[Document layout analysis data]
++++++
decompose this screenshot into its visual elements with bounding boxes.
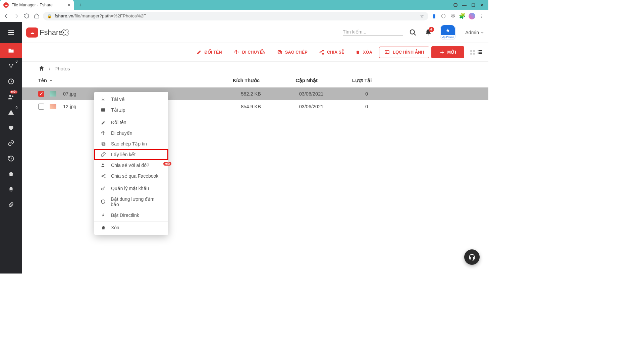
svg-point-31 xyxy=(102,188,103,190)
column-header-name[interactable]: Tên xyxy=(38,78,216,83)
list-view-icon[interactable] xyxy=(477,49,483,55)
sidebar-item-friends[interactable]: 0 xyxy=(0,58,22,74)
action-toolbar: ĐỔI TÊN DI CHUYỂN SAO CHÉP CHIA SẺ XÓA L… xyxy=(22,43,488,62)
column-header-updated[interactable]: Cập Nhật xyxy=(276,78,337,83)
ctx-share-with[interactable]: Chia sẻ với ai đó?MỚI xyxy=(94,160,168,171)
ctx-download[interactable]: Tải về xyxy=(94,94,168,105)
ext-icon-2[interactable]: ⬡ xyxy=(440,13,446,19)
window-minimize-icon[interactable]: — xyxy=(462,3,467,8)
breadcrumb: / Photos xyxy=(22,62,488,74)
svg-rect-23 xyxy=(479,53,482,54)
sidebar-item-group[interactable]: MỚI xyxy=(0,89,22,105)
svg-rect-18 xyxy=(478,50,478,51)
new-tab-button[interactable]: + xyxy=(76,1,85,9)
sidebar-item-links[interactable] xyxy=(0,135,22,151)
nav-reload-icon[interactable] xyxy=(23,12,30,20)
svg-rect-26 xyxy=(102,142,104,145)
lock-icon: 🔒 xyxy=(47,14,52,18)
window-close-icon[interactable]: ✕ xyxy=(480,3,484,8)
file-thumbnail-icon xyxy=(50,104,56,109)
window-maximize-icon[interactable]: ☐ xyxy=(471,3,475,8)
address-bar[interactable]: 🔒 fshare.vn/file/manager?path=%2FPhotos%… xyxy=(43,12,428,20)
share-button[interactable]: CHIA SẺ xyxy=(314,47,349,58)
sort-asc-icon xyxy=(49,78,53,82)
file-updated: 03/06/2021 xyxy=(281,91,341,97)
user-menu[interactable]: Admin xyxy=(465,30,484,35)
nav-back-icon[interactable] xyxy=(3,12,10,20)
rename-button[interactable]: ĐỔI TÊN xyxy=(192,47,226,58)
ctx-move[interactable]: Di chuyển xyxy=(94,128,168,138)
url-path: /file/manager?path=%2FPhotos%2F xyxy=(73,13,146,18)
sidebar-badge-warn: 0 xyxy=(15,106,17,110)
search-input[interactable] xyxy=(343,29,403,35)
headset-icon xyxy=(468,253,476,261)
link-icon xyxy=(100,152,106,157)
vip-promo-badge[interactable]: ★ Vip Promo xyxy=(440,25,456,40)
svg-rect-7 xyxy=(279,51,281,54)
window-account-icon[interactable] xyxy=(453,3,458,7)
profile-avatar-icon[interactable] xyxy=(469,13,475,19)
ext-icon-1[interactable]: ▮ xyxy=(431,13,437,19)
filter-images-button[interactable]: LỌC HÌNH ẢNH xyxy=(379,47,429,58)
svg-point-2 xyxy=(10,66,12,68)
sidebar-item-trash[interactable] xyxy=(0,166,22,182)
tab-close-icon[interactable]: × xyxy=(68,2,70,8)
browser-menu-icon[interactable]: ⋮ xyxy=(479,13,484,19)
ctx-directlink[interactable]: Bật Directlink xyxy=(94,210,168,221)
svg-point-0 xyxy=(9,64,10,65)
sidebar-item-recent[interactable] xyxy=(0,74,22,89)
new-button[interactable]: MỚI xyxy=(431,46,465,58)
row-checkbox[interactable] xyxy=(38,104,44,110)
svg-rect-15 xyxy=(473,50,475,52)
notifications-bell-icon[interactable]: 4 xyxy=(425,29,432,36)
vip-label: Vip Promo xyxy=(440,35,455,39)
sidebar-item-favorites[interactable] xyxy=(0,120,22,135)
search-field[interactable] xyxy=(343,29,403,36)
svg-point-4 xyxy=(9,95,11,97)
url-domain: fshare.vn xyxy=(55,13,73,18)
ctx-get-link[interactable]: Lấy liên kết xyxy=(94,149,168,160)
breadcrumb-current[interactable]: Photos xyxy=(54,66,70,71)
user-label: Admin xyxy=(465,30,479,35)
svg-rect-17 xyxy=(473,53,475,54)
column-header-downloads[interactable]: Lượt Tải xyxy=(337,78,387,83)
ctx-delete[interactable]: Xóa xyxy=(94,222,168,233)
search-icon[interactable] xyxy=(409,29,417,36)
column-header-size[interactable]: Kích Thước xyxy=(216,78,276,83)
sidebar-item-files[interactable] xyxy=(0,43,22,58)
delete-button[interactable]: XÓA xyxy=(351,47,377,58)
move-button[interactable]: DI CHUYỂN xyxy=(229,47,270,58)
share-icon xyxy=(100,174,106,179)
app-logo[interactable]: ☁ Fshare xyxy=(26,27,69,38)
ctx-guaranteed-storage[interactable]: Bật dung lượng đảm bảo xyxy=(94,194,168,210)
bookmark-star-icon[interactable]: ☆ xyxy=(420,13,424,19)
grid-view-icon[interactable] xyxy=(470,49,476,55)
ctx-download-zip[interactable]: Tải zip xyxy=(94,105,168,115)
ctx-copy[interactable]: Sao chép Tập tin xyxy=(94,138,168,149)
row-checkbox[interactable]: ✓ xyxy=(38,91,44,97)
table-row[interactable]: ✓ 07.jpg 582.2 KB 03/06/2021 0 xyxy=(22,87,488,100)
extensions-puzzle-icon[interactable]: 🧩 xyxy=(459,13,465,19)
menu-hamburger-icon[interactable] xyxy=(0,22,22,43)
svg-rect-21 xyxy=(479,52,482,52)
nav-home-icon[interactable] xyxy=(33,12,40,20)
browser-tab[interactable]: ☁ File Manager - Fshare × xyxy=(0,0,74,10)
table-row[interactable]: 12.jpg 854.9 KB 03/06/2021 0 xyxy=(22,100,488,113)
browser-tabstrip: ☁ File Manager - Fshare × + — ☐ ✕ xyxy=(0,0,488,10)
browser-toolbar: 🔒 fshare.vn/file/manager?path=%2FPhotos%… xyxy=(0,10,488,22)
sidebar-item-notifications[interactable] xyxy=(0,182,22,197)
ext-icon-3[interactable]: ✼ xyxy=(450,13,456,19)
svg-point-6 xyxy=(410,29,414,34)
ctx-rename[interactable]: Đổi tên xyxy=(94,117,168,128)
trash-icon xyxy=(100,225,106,230)
logo-ball-icon xyxy=(62,29,69,36)
sidebar-item-attachments[interactable] xyxy=(0,197,22,213)
sidebar-item-warning[interactable]: 0 xyxy=(0,105,22,120)
breadcrumb-home-icon[interactable] xyxy=(38,65,45,72)
ctx-password[interactable]: Quản lý mật khẩu xyxy=(94,183,168,194)
ctx-share-facebook[interactable]: Chia sẻ qua Facebook xyxy=(94,171,168,181)
sidebar-item-history[interactable] xyxy=(0,151,22,166)
copy-button[interactable]: SAO CHÉP xyxy=(272,47,312,58)
support-fab[interactable] xyxy=(464,249,480,265)
svg-rect-19 xyxy=(479,50,482,51)
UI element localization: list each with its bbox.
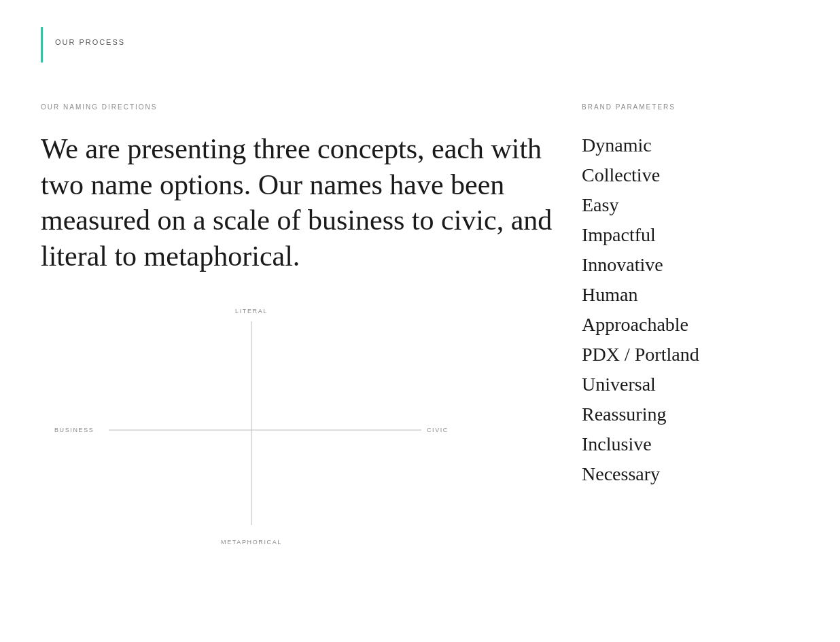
brand-list-item: Collective	[582, 161, 799, 190]
brand-list-item: Dynamic	[582, 131, 799, 160]
chart-container: LITERAL METAPHORICAL BUSINESS CIVIC	[54, 308, 449, 552]
chart-label-metaphorical: METAPHORICAL	[221, 539, 282, 546]
chart-label-literal: LITERAL	[235, 308, 268, 315]
brand-list-item: Impactful	[582, 221, 799, 249]
main-content: OUR NAMING DIRECTIONS We are presenting …	[0, 63, 840, 552]
header-bar	[41, 27, 43, 63]
chart-label-civic: CIVIC	[427, 427, 449, 433]
brand-list: DynamicCollectiveEasyImpactfulInnovative…	[582, 131, 799, 488]
brand-list-item: Human	[582, 281, 799, 309]
chart-axis-vertical	[251, 321, 252, 525]
main-heading: We are presenting three concepts, each w…	[41, 131, 555, 274]
brand-list-item: Inclusive	[582, 430, 799, 459]
brand-parameters-label: BRAND PARAMETERS	[582, 103, 799, 111]
brand-list-item: Innovative	[582, 251, 799, 279]
naming-directions-label: OUR NAMING DIRECTIONS	[41, 103, 555, 111]
right-column: BRAND PARAMETERS DynamicCollectiveEasyIm…	[582, 103, 799, 552]
brand-list-item: Universal	[582, 370, 799, 399]
brand-list-item: PDX / Portland	[582, 340, 799, 369]
brand-list-item: Easy	[582, 191, 799, 219]
header-section: OUR PROCESS	[0, 0, 840, 63]
page-wrapper: OUR PROCESS OUR NAMING DIRECTIONS We are…	[0, 0, 840, 642]
brand-list-item: Reassuring	[582, 400, 799, 429]
brand-list-item: Necessary	[582, 460, 799, 488]
chart-axis-horizontal	[109, 430, 421, 431]
our-process-label: OUR PROCESS	[55, 27, 125, 46]
left-column: OUR NAMING DIRECTIONS We are presenting …	[41, 103, 582, 552]
brand-list-item: Approachable	[582, 310, 799, 339]
chart-label-business: BUSINESS	[54, 427, 94, 433]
++++++
Look through the entries for lines containing the word "home" and return each one.

nav-home-icon[interactable] xyxy=(33,12,40,20)
breadcrumb-home-icon[interactable] xyxy=(38,65,45,72)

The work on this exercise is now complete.